*WHAT THIS TASK INVOLVES*. Where an entry below contains an image, skip the image and copy the rest exactly.

*DATA TO EXAMINE*.
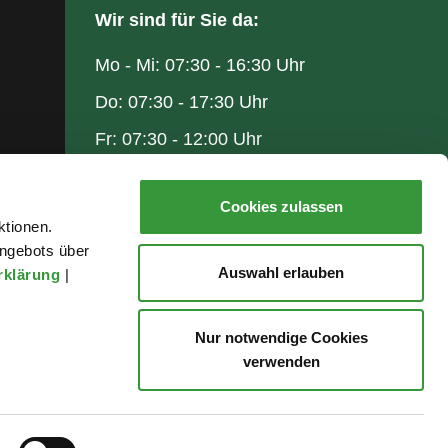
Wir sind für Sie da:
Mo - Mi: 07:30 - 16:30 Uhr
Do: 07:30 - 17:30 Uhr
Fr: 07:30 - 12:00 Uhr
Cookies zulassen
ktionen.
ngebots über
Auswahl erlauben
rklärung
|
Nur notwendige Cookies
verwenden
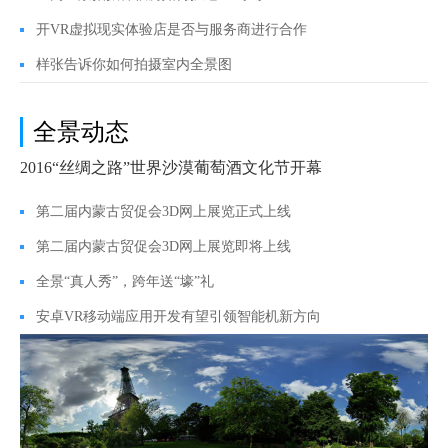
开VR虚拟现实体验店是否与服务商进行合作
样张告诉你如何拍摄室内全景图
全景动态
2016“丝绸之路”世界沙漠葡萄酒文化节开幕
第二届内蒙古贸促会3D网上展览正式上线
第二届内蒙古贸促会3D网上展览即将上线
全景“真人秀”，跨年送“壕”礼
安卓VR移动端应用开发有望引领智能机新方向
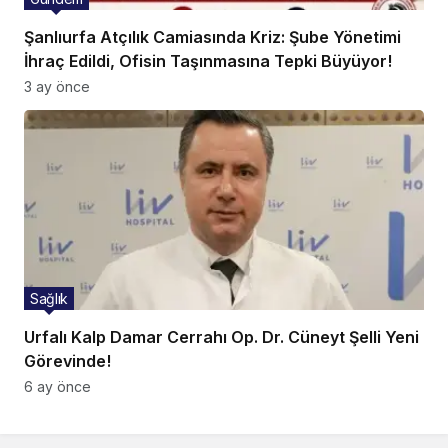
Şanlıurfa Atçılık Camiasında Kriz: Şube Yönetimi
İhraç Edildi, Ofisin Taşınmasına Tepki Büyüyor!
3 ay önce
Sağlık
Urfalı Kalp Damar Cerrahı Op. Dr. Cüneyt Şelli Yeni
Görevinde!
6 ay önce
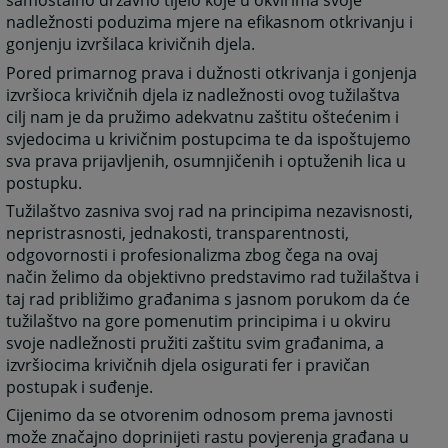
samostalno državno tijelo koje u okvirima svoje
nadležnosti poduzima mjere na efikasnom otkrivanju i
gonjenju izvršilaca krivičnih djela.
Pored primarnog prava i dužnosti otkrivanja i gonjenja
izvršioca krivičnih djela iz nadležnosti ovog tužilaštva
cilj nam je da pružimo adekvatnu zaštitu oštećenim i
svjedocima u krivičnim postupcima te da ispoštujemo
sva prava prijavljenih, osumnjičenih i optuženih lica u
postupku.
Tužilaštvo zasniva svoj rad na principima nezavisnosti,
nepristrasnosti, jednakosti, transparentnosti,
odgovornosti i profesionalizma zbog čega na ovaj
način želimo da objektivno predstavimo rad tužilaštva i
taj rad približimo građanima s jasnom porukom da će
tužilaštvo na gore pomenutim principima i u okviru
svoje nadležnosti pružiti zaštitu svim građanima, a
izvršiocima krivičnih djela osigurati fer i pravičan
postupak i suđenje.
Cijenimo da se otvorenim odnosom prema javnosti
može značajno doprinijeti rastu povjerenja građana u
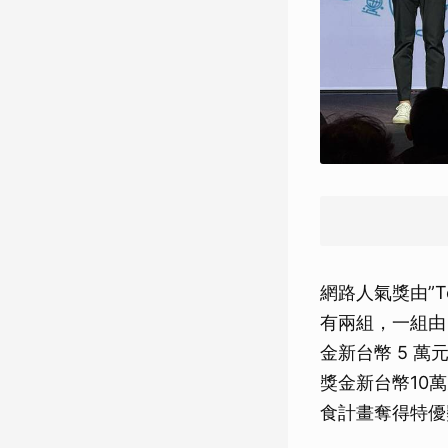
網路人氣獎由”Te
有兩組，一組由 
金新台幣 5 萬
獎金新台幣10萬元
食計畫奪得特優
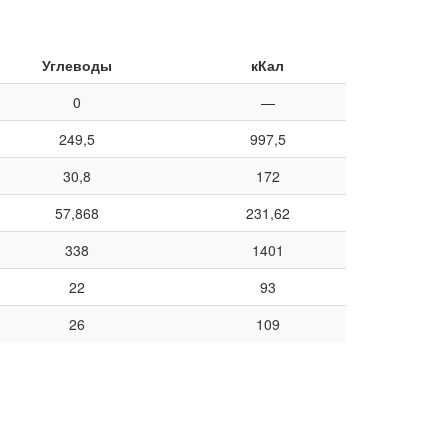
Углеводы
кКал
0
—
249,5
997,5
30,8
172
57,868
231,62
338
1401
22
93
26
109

*RESPONSE TO THE EXERCISE*.
Wir sind für Sie da:
Mo - Mi: 07:30 - 16:30 Uhr
Do: 07:30 - 17:30 Uhr
Fr: 07:30 - 12:00 Uhr
Cookies zulassen
ktionen.
ngebots über
Auswahl erlauben
rklärung
|
Nur notwendige Cookies
verwenden
开VR虚拟现实体验店是否与服务商进行合作
样张告诉你如何拍摄室内全景图
全景动态
2016“丝绸之路”世界沙漠葡萄酒文化节开幕
第二届内蒙古贸促会3D网上展览正式上线
第二届内蒙古贸促会3D网上展览即将上线
全景“真人秀”，跨年送“壕”礼
安卓VR移动端应用开发有望引领智能机新方向
Şanlıurfa Atçılık Camiasında Kriz: Şube Yönetimi
İhraç Edildi, Ofisin Taşınmasına Tepki Büyüyor!
3 ay önce
Sağlık
Urfalı Kalp Damar Cerrahı Op. Dr. Cüneyt Şelli Yeni
Görevinde!
6 ay önce
samostalno državno tijelo koje u okvirima svoje
nadležnosti poduzima mjere na efikasnom otkrivanju i
gonjenju izvršilaca krivičnih djela.
Pored primarnog prava i dužnosti otkrivanja i gonjenja
izvršioca krivičnih djela iz nadležnosti ovog tužilaštva
cilj nam je da pružimo adekvatnu zaštitu oštećenim i
svjedocima u krivičnim postupcima te da ispoštujemo
sva prava prijavljenih, osumnjičenih i optuženih lica u
postupku.
Tužilaštvo zasniva svoj rad na principima nezavisnosti,
nepristrasnosti, jednakosti, transparentnosti,
odgovornosti i profesionalizma zbog čega na ovaj
način želimo da objektivno predstavimo rad tužilaštva i
taj rad približimo građanima s jasnom porukom da će
tužilaštvo na gore pomenutim principima i u okviru
svoje nadležnosti pružiti zaštitu svim građanima, a
izvršiocima krivičnih djela osigurati fer i pravičan
postupak i suđenje.
Cijenimo da se otvorenim odnosom prema javnosti
može značajno doprinijeti rastu povjerenja građana u
網路人氣獎由”Te
有兩組，一組由 
金新台幣 5 萬
獎金新台幣10萬元
食計畫奪得特優
Углеводы
кКал
0
—
249,5
997,5
30,8
172
57,868
231,62
338
1401
22
93
26
109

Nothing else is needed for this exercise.